IMPACT
MATTHEW MEISEL: "ALWAYS CHALLENGING"
After his 1999 graduation from St. Edmund's Academy, Matthew Meisel attended Pittsburgh's Taylor Alderdice High School where he was a National Merit Scholar. This month he begins his junior year at Harvard, majoring in chemistry. We asked him to reflect on his experience at St. Edmund's.
Meisel's report:
During my time at St. Edmund's Academy, it never seemed like I was doing anything extraordinary to prepare myself for future academic challenges.
But after having graduated from high school and moving on to college, it's easy to see how St. Edmund's laid the foundations for my progress in the years to come.
For starters, St. Edmund's taught me specific skills that have guided me over the past six years and will continue to serve me well.

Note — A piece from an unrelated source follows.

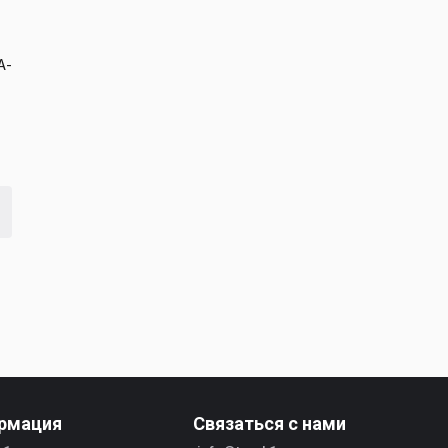
A-
рмация
Связаться с нами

Certainly, two of the most important ones were – and it sounds so simple – presenting a dynamic speech and writing a strong research paper. But neither was taught as a skill in a vacuum – it was always in the context of another topic that was both exciting and worthwhile. I spent nearly a month working on a speech about a particular comedy writer and, in the process, began to learn to analyze television and print media. In the three months spent on my senior research paper, I learned a substantial amount about research, the writing process, and, not to be forgotten, Cold War history.
But my overwhelming memory of my schoolwork at St. Edmund's was that it was always challenging. Sometimes, it was because of the high expectations of my teachers. Other times, it was due to the uniqueness of a project that forced me to explore creative techniques, or devise creative solutions, in ways I hadn't had to previously. None of Mr. Jenkins' French worksheets were ever fini until it was parfait, and no piece of art was ever complete without a critical glance along the way. And along the way, I learned to set high expectations for myself as well. The senior paper I mentioned earlier went through a half-dozen major revisions with my teachers, but by eighth grade I knew that I had to be as much of a driving force in the revision process as they were.
My academic toolbox was quickly growing by the time I graduated. And the tools I acquired along the were not disparate – over the course of nine years at St. Edmund's, I learned how to combine them to be confident, analytical, creative, self-critical – and all at the same time.